After the assessment has been completed, child protection procedures should be followed - see Referrals Procedure. This must include the development of a Child Protection Plan to protect the child under the categories of either Physical or Emotional Abuse. The range of legal powers available to swiftly protect a child and prevent a parent or carer from removing the child from hospital needs to be considered, as in other child abuse cases. These include Police Protection, Emergency Protection Order and Child Assessment Orders. A Child Assessment Order allows for a child to be assessed in hospital, provided it is specifically requested. This would need to be stated in advance in the proposed plan in the application to the Court.

Careful consideration needs to be given to an alternative placement of a child away from the family home, with the relatives or family friends. This is because people close to the parent/carer may find it difficult to accept the existence of fabricated or induced illness as an explanation for the child’s condition. This may make it easier for the parent or carer to obtain access to the child.
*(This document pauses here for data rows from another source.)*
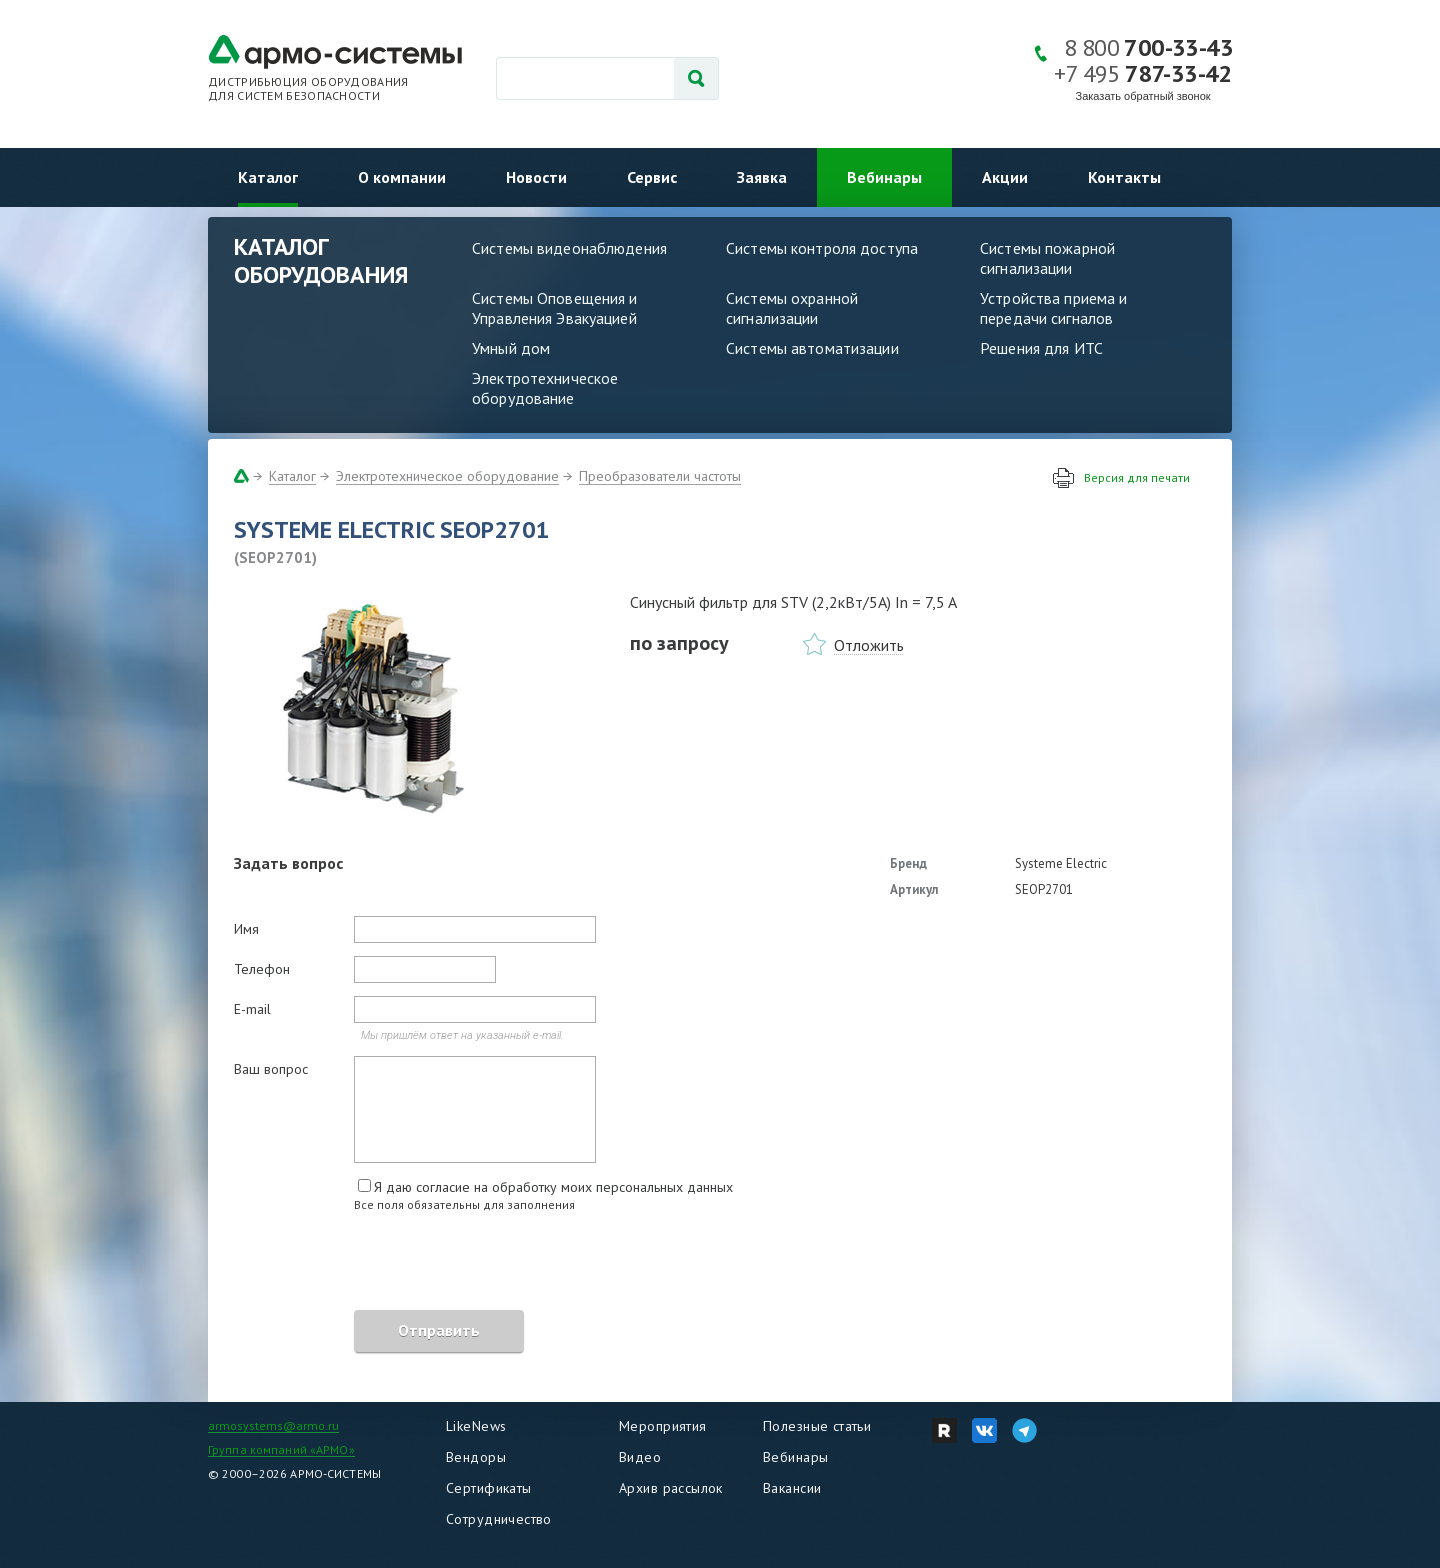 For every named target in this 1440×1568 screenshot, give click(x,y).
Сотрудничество (499, 1519)
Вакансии (792, 1488)
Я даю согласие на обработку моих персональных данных (553, 1187)
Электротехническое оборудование (545, 388)
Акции (1005, 177)
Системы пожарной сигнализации (1047, 258)
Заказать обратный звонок (1143, 96)
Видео (640, 1457)
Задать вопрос (288, 863)
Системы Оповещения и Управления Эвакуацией (555, 308)
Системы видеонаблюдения (569, 248)
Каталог (268, 177)
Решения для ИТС (1041, 348)
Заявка (762, 177)
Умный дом (511, 348)
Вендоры (476, 1457)
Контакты (1124, 177)
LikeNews (476, 1426)
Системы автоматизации (812, 348)
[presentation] (386, 1264)
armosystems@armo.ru (273, 1425)
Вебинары (884, 177)
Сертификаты (489, 1488)
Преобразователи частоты (660, 476)
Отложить (869, 645)
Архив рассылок (671, 1488)
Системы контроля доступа (822, 248)
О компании (402, 177)
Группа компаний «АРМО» (281, 1449)
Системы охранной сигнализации (792, 308)
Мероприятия (663, 1426)
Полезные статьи (817, 1426)
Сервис (652, 177)
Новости (536, 177)
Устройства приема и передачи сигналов (1053, 308) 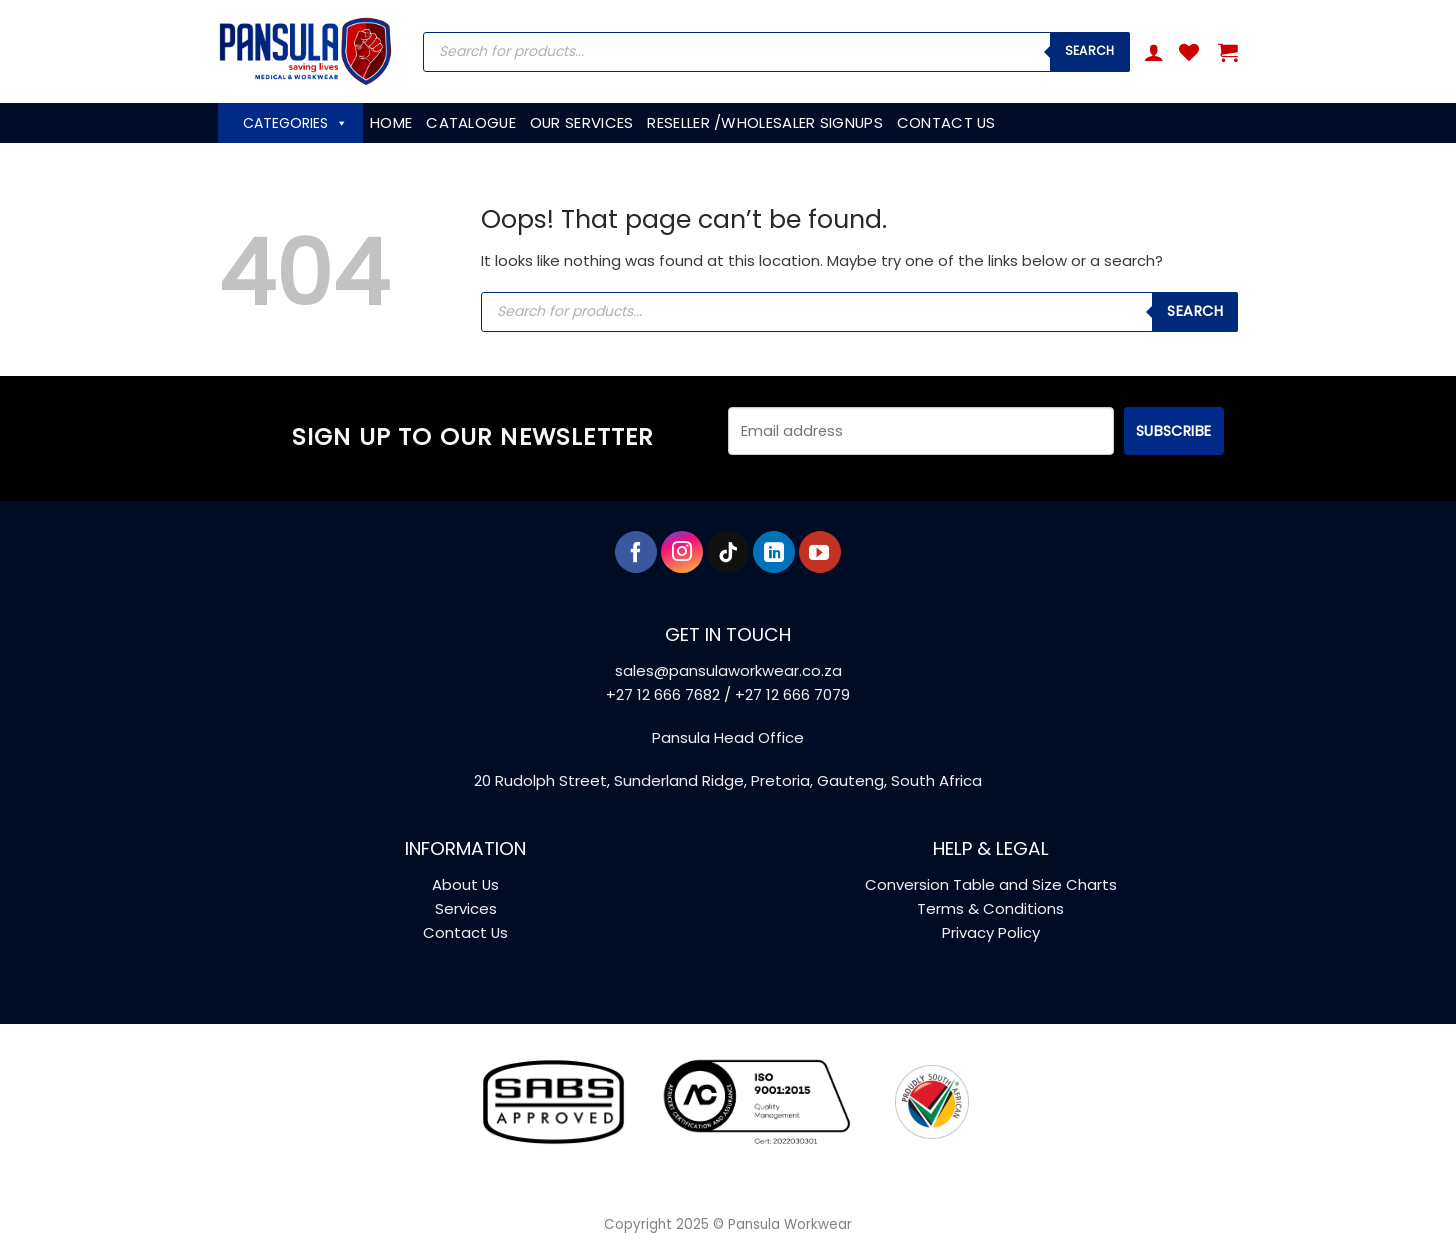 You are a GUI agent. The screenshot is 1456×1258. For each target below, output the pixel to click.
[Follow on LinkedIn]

The response of the suspected parent or carer to these measures will set parameters for how much she/he can be worked with, both in terms of theirĀ  own treatment and in ensuring the welfare of the child.

7. Issues

Whilst cases of fabricated or induced illness are relatively rare, the term encompasses a spectrum of behaviour which ranges from a genuine belief that the child is ill through to deliberately inducing symptoms by administering drugs or other substances. At the extreme end it is fatal, or has life changing consequences for the child.

Contrary to normal professional relationships with parents, being challenging about suspicions from the start may scare off a parent thus making it more difficult to gain evidence. There may be an unintended consequence in increasing the harmful behaviour in an attempt to be convincing.

Parents who harm their children this way may appear to be plausible, convincing and have developed a friendly relationship with practitioners before suspicions arise. They may also demonstrate a seemingly advanced and sophisticated medical knowledge which can make them difficult to challenge. Practitioners should demonstrate professional curiosity and challenge in an appropriate way and with coordination between the agencies.